If you spoke about your holiday would this be bragging that you can afford to go abroad? If you spoke about your boss emailing you all the time is this you bragging about your high flying career? Only to those with the evil eye

amyds2104 · 30/09/2024 06:55

Hi I was just wondering how long you gave it before you stopped your dd going to these activities like rainbows and swimming? It’s hard when you drop them off at rainbows and they are crying but i volunteer at my local rainbows and they are used to little ones being sad at drop off. It’s harder for the parents than the volunteers because we normally get them to stop and they enjoy it in the end.
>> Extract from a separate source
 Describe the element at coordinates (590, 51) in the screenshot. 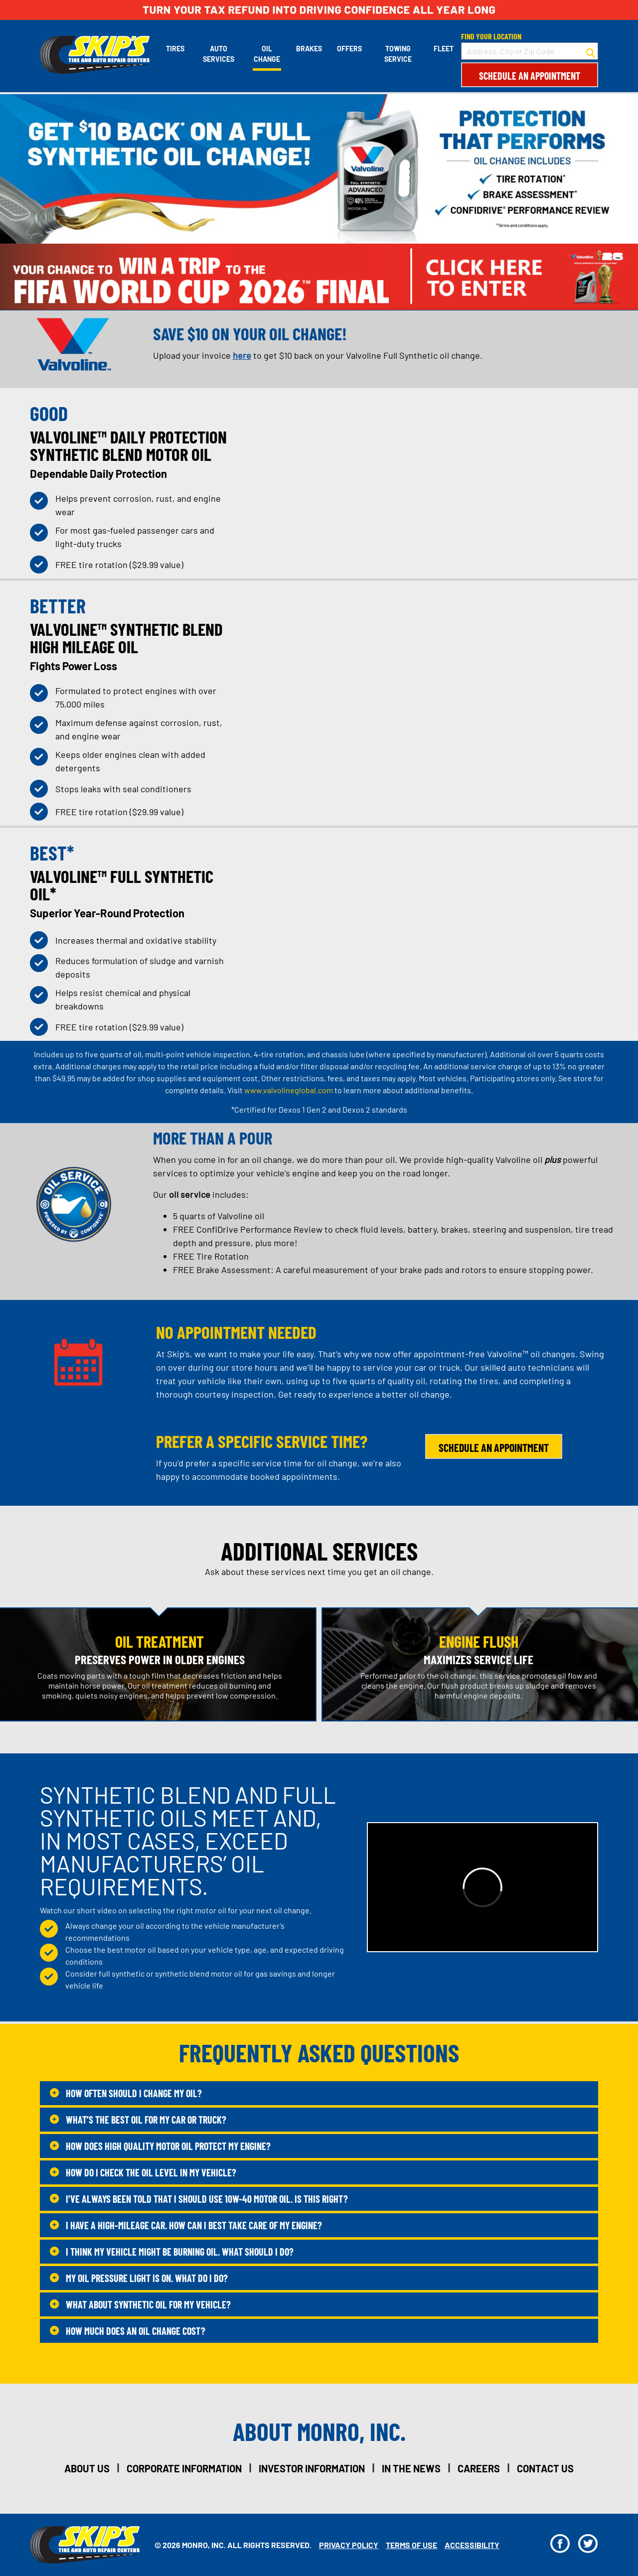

One girl has been crying for over a term at drop offs but it’s a joy to see how she is at the end of the session now as she’s starting to blossom 🌸 my daughter cried at the beginning of each session which is how I ended up staying and volunteering 😂 she loves it now. Maybe the other parents are being competitive and my sons best friends mum is like it. I embrace it now tbh and share in the enjoyment that he does stuff well. My son is never going to be as academic or as sporty as him so I embrace the boasting about him. Better for mind and soul. I’m sure your DD will find something she enjoys soon but the key is not to let other peoples comments bother you. You can’t control other people’s behaviours but only how you respond to them.

CosyLemur · 30/09/2024 08:10

I'd be more annoying with myself as a parent for not insisting that my DD got in the water and did the lessons!

hot2trotter · 30/09/2024 11:05

I know people like this. They are known as "toppers" - whatever they are told, they always have to "top" it.
My friend uses the phrase - if I went to Tenerife, they would have to say they've been to "Elevenerife".
I have no time for these people unfortunately. My tolerance levels have become smaller as I've got older.

FondOfOwls · 30/09/2024 13:54

CosyLemur · 30/09/2024 08:10

I'd be more annoying with myself as a parent for not insisting that my DD got in the water and did the lessons!

I learnt to swim at...8!
SO old! /sarcasm

These kids are still little, better not to put them off swimming by being too forceful, surely? At this age I'd just take her swimming for fun myself instead of being so, well, pushy.

No wonder everyone has mental health problems these days, pressure to do it all since the age of 5.

FondOfOwls · 30/09/2024 14:00

@hot2trotter Thank you, I laughed out loud at Elevenrife!